Plaques displaying the names of the bridges will be fixed centrally to the bridge parapets (footbridges and road bridges).

Refer to the document on page 33 which showcases a few examples of how the bridges will look once complete.

Caldew Crossing 

Named by local students and reflects the river that it crosses over and that communities on either side to cross over and connect with one another.

Sarah Losh Bridge

Named after Sarah Losh who was an English architect and designer. Her biographer describes her as an antiquarian, architect and visionary. She was a landowner of Wreay, where her prime work, St Mary's Church, can be found.

Harry Redfern Bridge 

Named after Harry Redfern a well-known British architect responsible for designing, in an imaginative and varied manner, fourteen pubs in and around Carlisle. His work introduced comfortable seating, women’s bars, food, leisure facilities, games like darts and pool. Modern pub design is built on the work of Harry Redfern.
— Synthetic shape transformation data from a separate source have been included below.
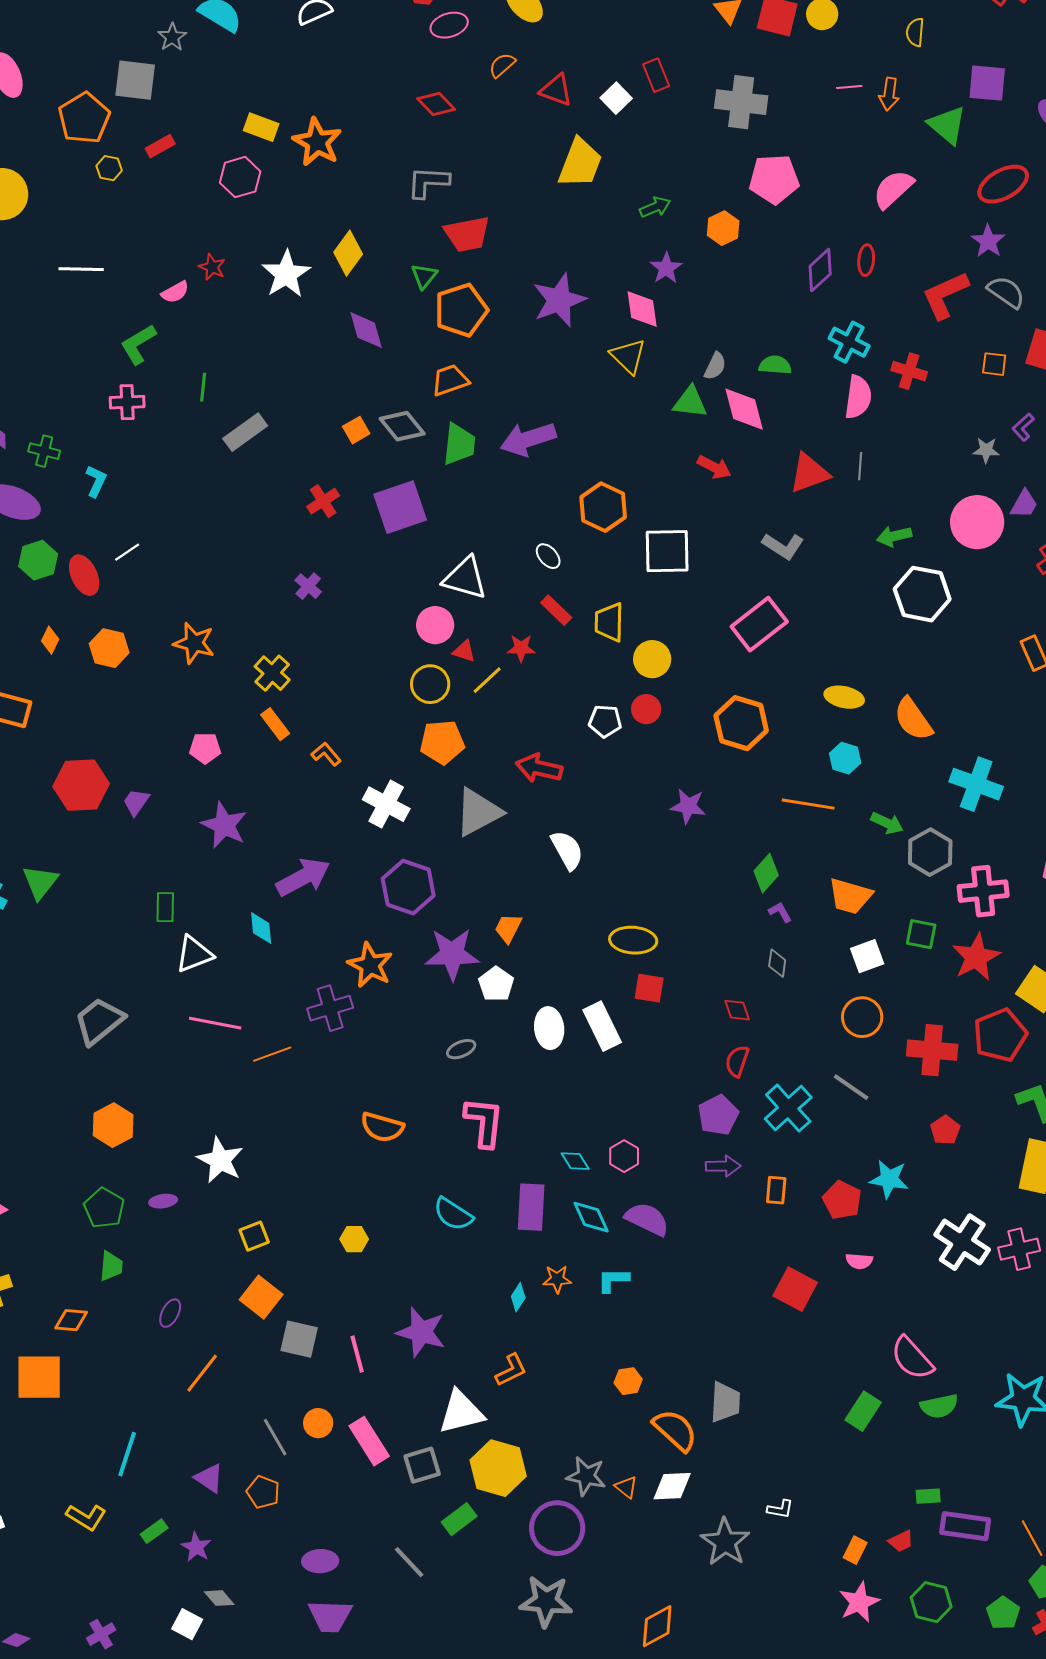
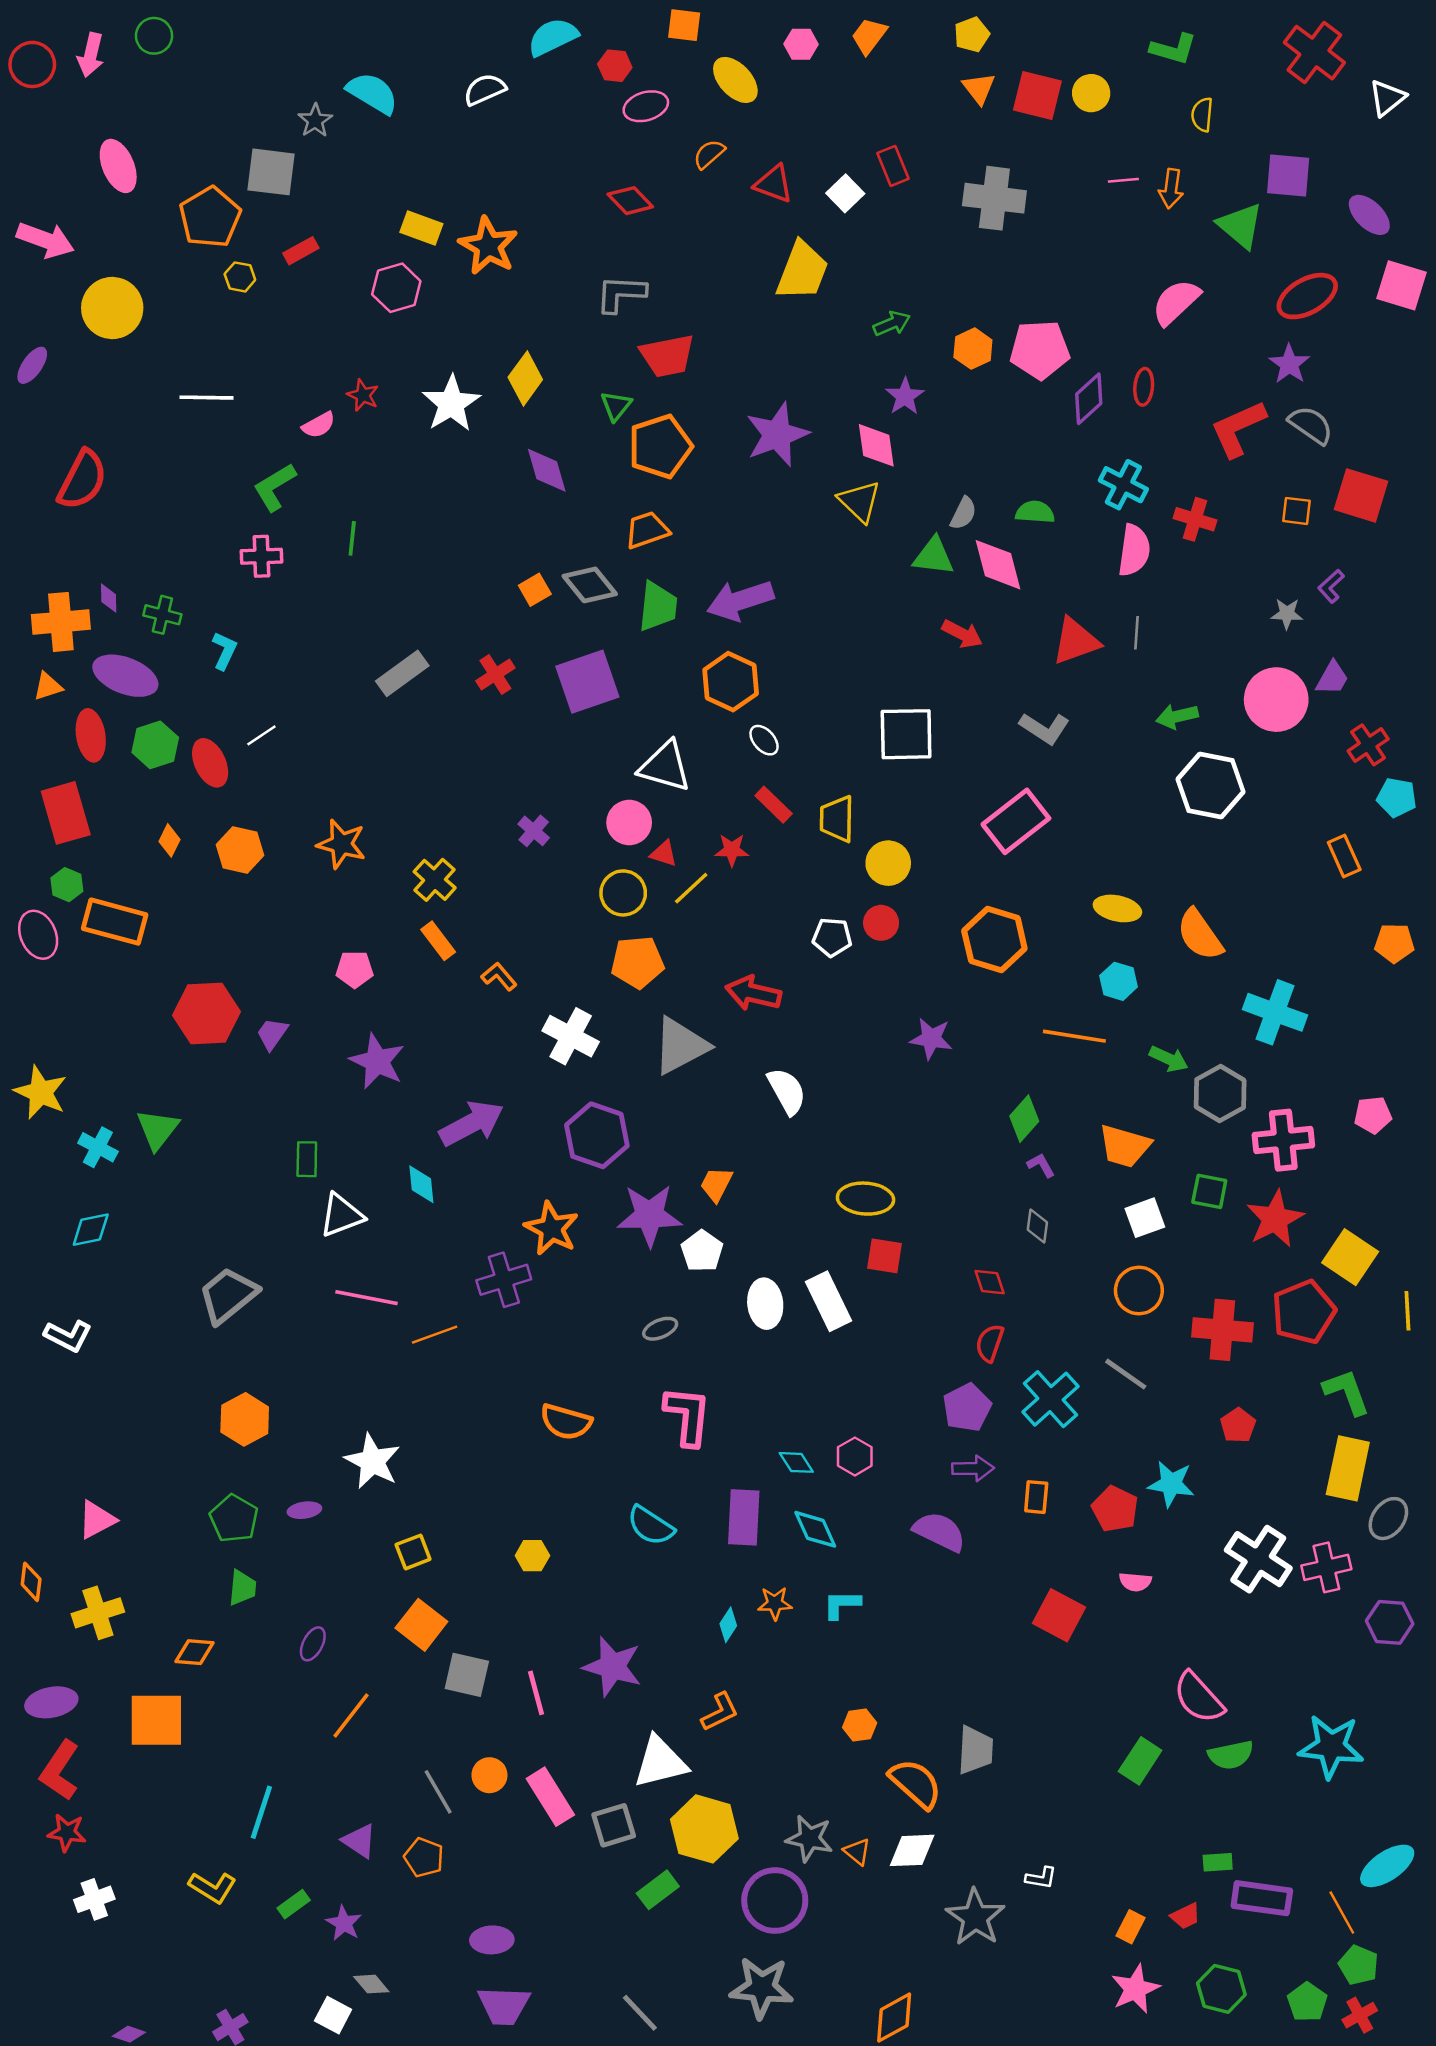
pink pentagon: (774, 179) -> (1040, 350), moved
gray rectangle: (245, 432) -> (402, 673), moved
orange hexagon: (603, 507) -> (731, 682), moved
purple cross: (308, 586) -> (534, 831), moved
purple semicircle: (647, 1219) -> (940, 1532), moved
gray line: (409, 1562) -> (640, 2013), moved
Cowans Sheldon Railway Bridge

Named after the Carlisle firm of Cowans, Sheldon & Co. The company had a world-leading reputation in the construction of rail and dock cranes which were exported across the world. In 1933 the largest floating crane in the world was manufactured by Cowans Sheldon, then the world’s leading crane makers.

Peastree Farm Bridge

Named after the nearby farm. Farming remains a key part of the area and the Peastree Farm Bridge provides access for agricultural activity and a public footpath. The structure provides safe access for around 300 cows every day.

St Cuthberts Bridge

Named after St Cuthbert who, in 685, after being granted lands in Cumberland by Aldfrith, the new King of Northumbria, founded a monastery in the area. The land around the South of Carlisle became known as the Parish of St Cuthberts.

Stoneraise Bridge

Named by the children who attend a local primary school close to the bridge. Students from the school were invited to visit the site and the bridge and learn about the Carlisle Southern Link Road. Their School Council put forward the name for the Bridge, which was accepted. The bridge and the project include a new shared use path to the school which will provide a new safe means of access for pedestrians and cyclists to the school.

Michael Martin Bridge

Named after a local bridge engineer who grew up in Carlisle and studied at the Carlisle Technical College. In the 2018 Queen's Birthday Honours he was appointed an Officer of the Order of the British Empire in recognition of his role in the construction of the Queensferry Crossing the largest three-tower cable-stayed bridge in the world. Not bad for a local lad.

Hudson Scott Bridge

Named after Hudson Scott the Carlisle based printers (Metal Box). Their Carlisle works was the largest and best equipped of their kind in the country, and their decorated metal boxes made them pioneers of the metal printing industry in Great Britain and renowned the world over.